Data shown:

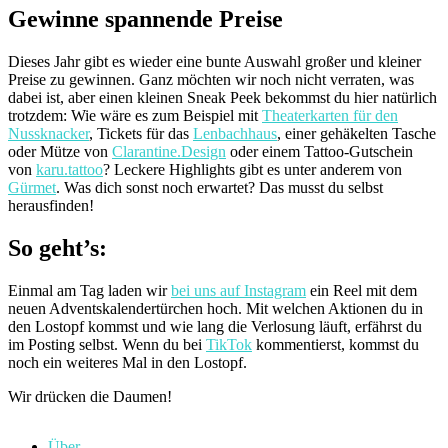
Gewinne spannende Preise
Dieses Jahr gibt es wieder eine bunte Auswahl großer und kleiner
Preise zu gewinnen. Ganz möchten wir noch nicht verraten, was
dabei ist, aber einen kleinen Sneak Peek bekommst du hier natürlich
trotzdem: Wie wäre es zum Beispiel mit
Theaterkarten für den
Nussknacker
, Tickets für das
Lenbachhaus
, einer gehäkelten Tasche
oder Mütze von
Clarantine.Design
oder einem Tattoo-Gutschein
von
karu.tattoo
? Leckere Highlights gibt es unter anderem von
Gürmet
. Was dich sonst noch erwartet? Das musst du selbst
herausfinden!
So geht’s:
Einmal am Tag laden wir
bei uns auf Instagram
ein Reel mit dem
neuen Adventskalendertürchen hoch. Mit welchen Aktionen du in
den Lostopf kommst und wie lang die Verlosung läuft, erfährst du
im Posting selbst. Wenn du bei
TikTok
kommentierst, kommst du
noch ein weiteres Mal in den Lostopf.
Wir drücken die Daumen!
Über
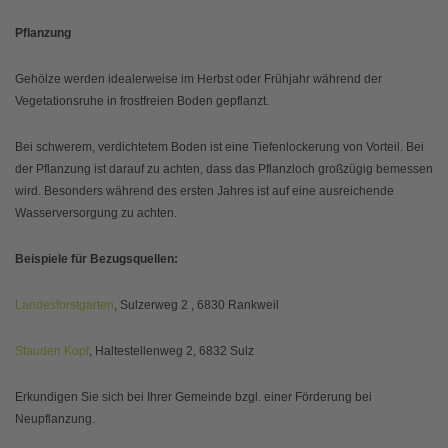
Pflanzung
Gehölze werden idealerweise im Herbst oder Frühjahr während der
Vegetationsruhe in frostfreien Boden gepflanzt.
Bei schwerem, verdichtetem Boden ist eine Tiefenlockerung von Vorteil. Bei
der Pflanzung ist darauf zu achten, dass das Pflanzloch großzügig bemessen
wird. Besonders während des ersten Jahres ist auf eine ausreichende
Wasserversorgung zu achten.
Beispiele für Bezugsquellen:
Landesforstgarten
, Sulzerweg 2 , 6830 Rankweil
Stauden Kopf
, Haltestellenweg 2, 6832 Sulz
Erkundigen Sie sich bei Ihrer Gemeinde bzgl. einer Förderung bei
Neupflanzung.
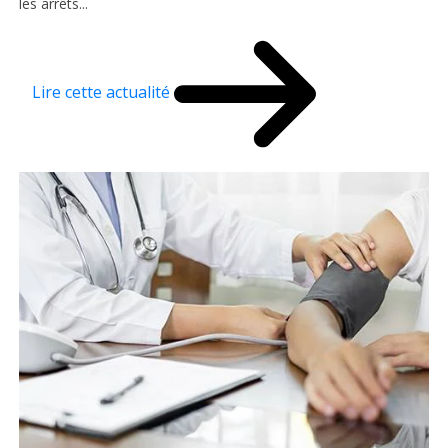
les arrêts...
Lire cette actualité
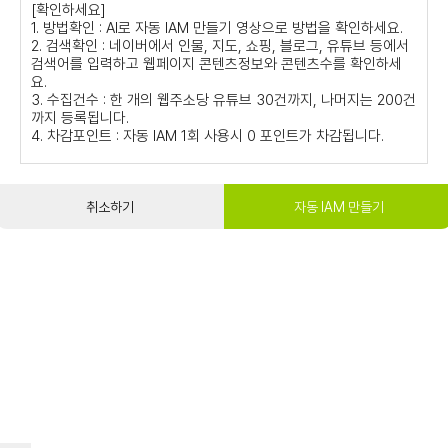
[확인하세요]
1. 방법확인 : AI로 자동 IAM 만들기 영상으로 방법을 확인하세요.
2. 검색확인 : 네이버에서 인물, 지도, 쇼핑, 블로그, 유튜브 등에서
검색어를 입력하고 웹페이지 콘텐츠정보와 콘텐츠수를 확인하세
요.
3. 수집건수 : 한 개의 웹주소당 유튜브 30건까지, 나머지는 200건
까지 등록됩니다.
4. 차감포인트 : 자동 IAM 1회 사용시 0 포인트가 차감됩니다.
취소하기
자동 IAM 만들기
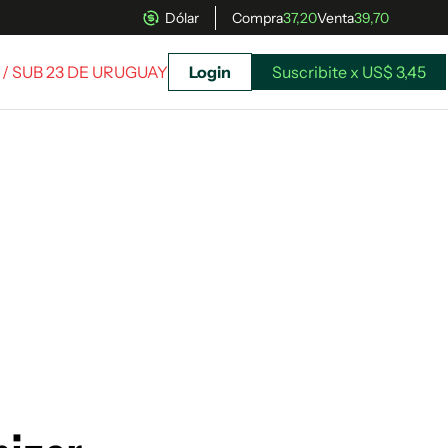
Dólar
Compra
37,20
Venta
39,70
/ SUB 23 DE URUGUAY
Login
Suscribite x US$ 3,45
uscríbete ahora a El Observador y elegí hasta
donde llegar.
Suscribite x US$ 3,45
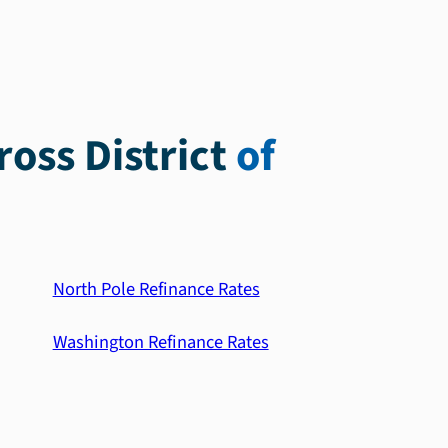
oss District
of
North Pole Refinance Rates
Washington Refinance Rates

Task instructions:
Of all the lines in the data above, show only those that hold the word "Lostopf".

Answer to this problem:
den Lostopf kommst und wie lang die Verlosung läuft, erfährst du
noch ein weiteres Mal in den Lostopf.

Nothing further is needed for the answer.